Lisa recently asked, “What warrants a slide show on a newspaper’s website?” Denise L. sent in an article from the Life section of the Globe and Mail website called “Obsession with Aging Female Parts Has Created a New Body Lexicon” that brings up similar questions about what topics are given attention. The article states,

Ladies of a certain age, the best that can be said is, welcome. Congratulations are not necessarily in order…

Such is women’s obsession with the tyranny of their aging bodies – some might even call it a body dysmorphic disorder – that they develop names for the various age-signifying bits that can seem as offensive as teenage behaviour, prompting a need for strict control (in this case intervention in the form of diet, exercise, cream, injection or scalpel).

The names suggest annoyance, never love or fondness of the type men have for some of their parts.

Which is unfortunate. Don’t you love your teenager, despite his long, greasy hair? The cure, ladies, is to laugh. To wit, a list of the best names for the worst afflictions.

We then have images to illustrate aging and the names giving to aging body parts. Here are a few. Vampire Dinner Lips:


Quilting Pattern:


Suitcase Knees (because they’re “padded and bulky”):


Crepey Cleavage (presumably looks like a crepe?)


Crow’s Feet:


Huh. I wonder why women don’t see to express “love or fondness” for their aging bodies the way the article claims many men do (something I find doubtful).

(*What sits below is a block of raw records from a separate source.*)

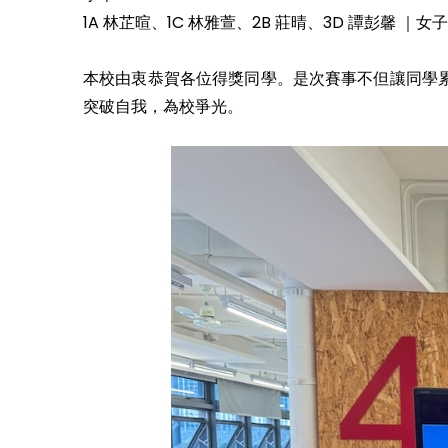
1A 林芷暄、1C 林雅萱、2B 莊晴、3D 譚彭馨 ｜女子組
本校由衷恭賀各位得獎同學。是次賽事不但讓同學
突破自我，為校爭光。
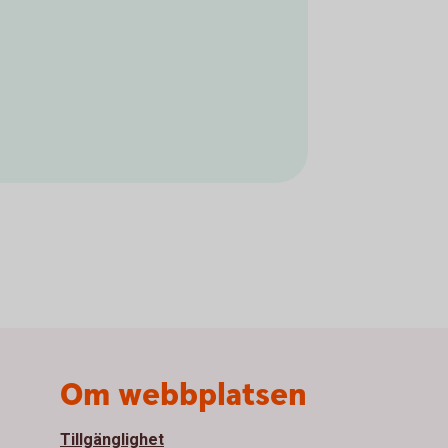
Om webbplatsen
Tillgänglighet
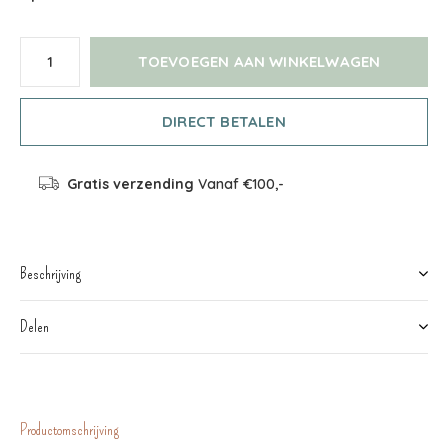
TOEVOEGEN AAN WINKELWAGEN
DIRECT BETALEN
Gratis verzending
Vanaf €100,-
Beschrijving
Delen
Productomschrijving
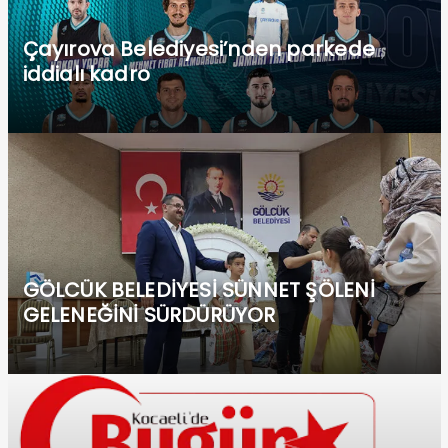
Çayırova Belediyesi’nden parkede
iddialı kadro
GÖLCÜK BELEDİYESİ SÜNNET ŞÖLENİ
GELENEĞİNİ SÜRDÜRÜYOR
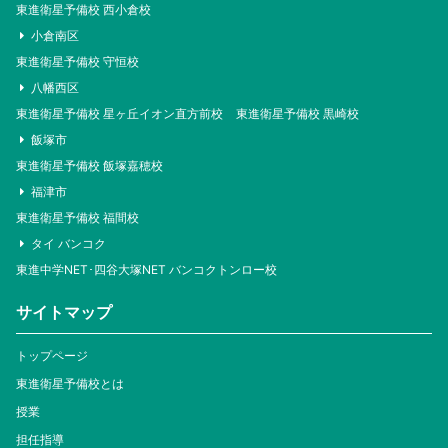
東進衛星予備校 西小倉校
小倉南区
東進衛星予備校 守恒校
八幡西区
東進衛星予備校 星ヶ丘イオン直方前校
東進衛星予備校 黒崎校
飯塚市
東進衛星予備校 飯塚嘉穂校
福津市
東進衛星予備校 福間校
タイ バンコク
東進中学NET･四谷大塚NET バンコクトンロー校
サイトマップ
トップページ
東進衛星予備校とは
授業
担任指導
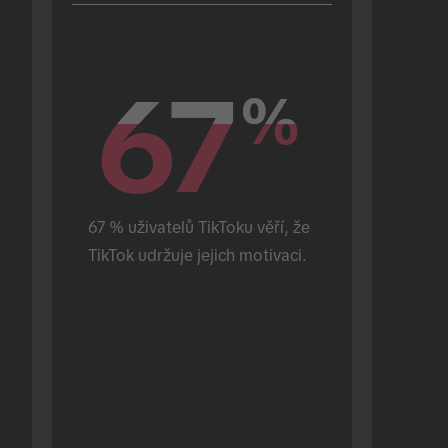
67
67
%
%
67 % uživatelů TikToku věří, že 
TikTok udržuje jejich motivaci.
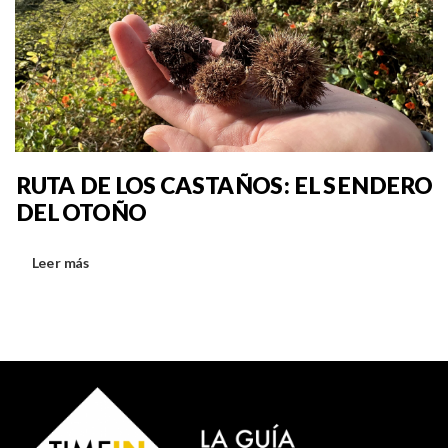
RUTA DE LOS CASTAÑOS: EL SENDERO
DEL OTOÑO
Leer más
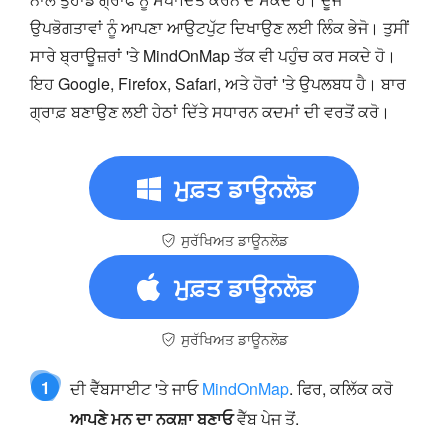
ਉਪਭੋਗਤਾਵਾਂ ਨੂੰ ਆਪਣਾ ਆਉਟਪੁੱਟ ਦਿਖਾਉਣ ਲਈ ਲਿੰਕ ਭੇਜੋ। ਤੁਸੀਂ
ਸਾਰੇ ਬ੍ਰਾਊਜ਼ਰਾਂ 'ਤੇ MindOnMap ਤੱਕ ਵੀ ਪਹੁੰਚ ਕਰ ਸਕਦੇ ਹੋ।
ਇਹ Google, Firefox, Safari, ਅਤੇ ਹੋਰਾਂ 'ਤੇ ਉਪਲਬਧ ਹੈ। ਬਾਰ
ਗ੍ਰਾਫ਼ ਬਣਾਉਣ ਲਈ ਹੇਠਾਂ ਦਿੱਤੇ ਸਧਾਰਨ ਕਦਮਾਂ ਦੀ ਵਰਤੋਂ ਕਰੋ।
ਮੁਫ਼ਤ ਡਾਊਨਲੋਡ
ਸੁਰੱਖਿਅਤ ਡਾਊਨਲੋਡ
ਮੁਫ਼ਤ ਡਾਊਨਲੋਡ
ਸੁਰੱਖਿਅਤ ਡਾਊਨਲੋਡ
1
ਦੀ ਵੈੱਬਸਾਈਟ 'ਤੇ ਜਾਓ
MindOnMap
. ਫਿਰ, ਕਲਿੱਕ ਕਰੋ
ਆਪਣੇ ਮਨ ਦਾ ਨਕਸ਼ਾ ਬਣਾਓ
ਵੈੱਬ ਪੇਜ ਤੋਂ.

The article presents itself as an antidote to women’s obsession with their bodies and aging, a way to help women laugh and accept their bodies. But the images that accompany it, clearly meant to make the figures into objects of ridicule, make it hard to imagine how they would achieve such an objective. Reading it just made me aware of all kinds of things I’d never heard of or particularly noticed before. And in a larger sense, the question, as with the slide shows of scantily clad women, is why this is news? And why pretend the article is about helping women accept their bodies through humor, which I don’t think it does?